- WORK INSTRUCTION
In your copy, leave out the pictures and output only the lines from the one holding "антенные переходники в" through the end of the data below, exactly.

- SUPPLIED MATERIAL
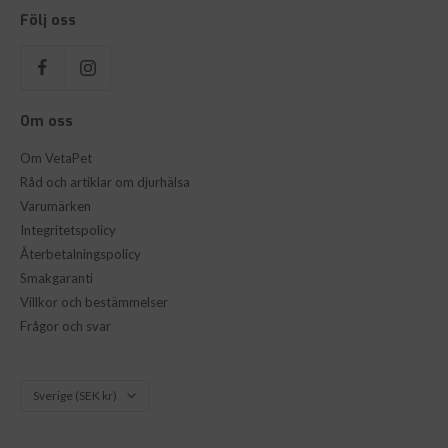
Följ oss
Om oss
Om VetaPet
Råd och artiklar om djurhälsa
Varumärken
Integritetspolicy
Återbetalningspolicy
Smakgaranti
Villkor och bestämmelser
Frågor och svar
Land/Region
Sverige (SEK kr)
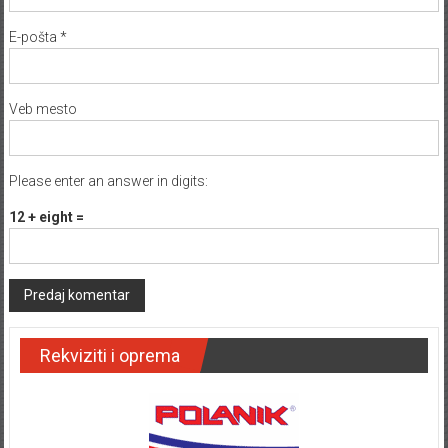
E-pošta
*
Veb mesto
Please enter an answer in digits:
12 + eight =
Rekviziti i oprema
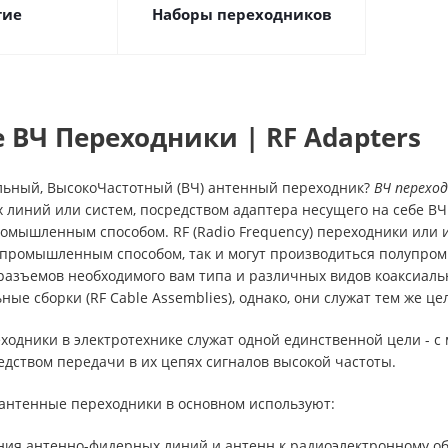
гие
Наборы переходников
 ВЧ Переходники | RF Adapters
альный, ВысокоЧастотный (ВЧ) антенный переходник?
ВЧ перехо
линий или систем, посредством адаптера несущего на себе ВЧ 
омышленным способом. RF (Radio Frequency) переходники или
к промышленным способом, так и могут производиться полупром
разъемов необходимого вам типа и различных видов коаксиальн
ные сборки (RF Cable Assemblies), однако, они служат тем же це
ходники в электротехнике служат одной единственной цели - 
едством передачи в их цепях сигналов высокой частоты.
антенные переходники в основном используют:
ния антенно-фидерных линий и антенн к радиоэлектронному о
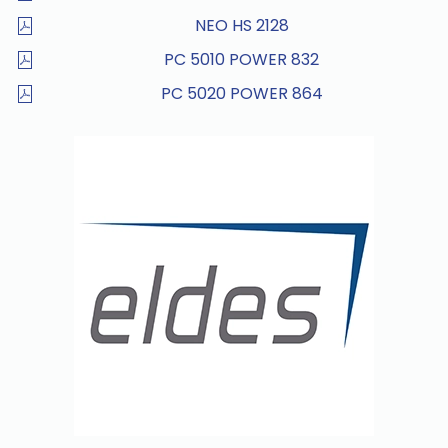
NEO HS 2128
PC 5010 POWER 832
PC 5020 POWER 864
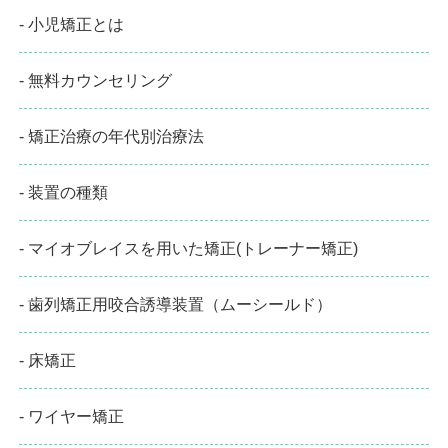
- 小児矯正とは
- 無料カウンセリング
- 矯正治療の年代別治療法
- 装置の種類
- マイオブレイスを用いた矯正(トレーナー矯正)
- 歯列矯正用咬合誘導装置（ムーシールド）
- 床矯正
- ワイヤー矯正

- COMPLETED TASK
антенные переходники в основном используют:
ния антенно-фидерных линий и антенн к радиоэлектронному о
NEO HS 2128
PC 5010 POWER 832
PC 5020 POWER 864
- 小児矯正とは
- 無料カウンセリング
- 矯正治療の年代別治療法
- 装置の種類
- マイオブレイスを用いた矯正(トレーナー矯正)
- 歯列矯正用咬合誘導装置（ムーシールド）
- 床矯正
- ワイヤー矯正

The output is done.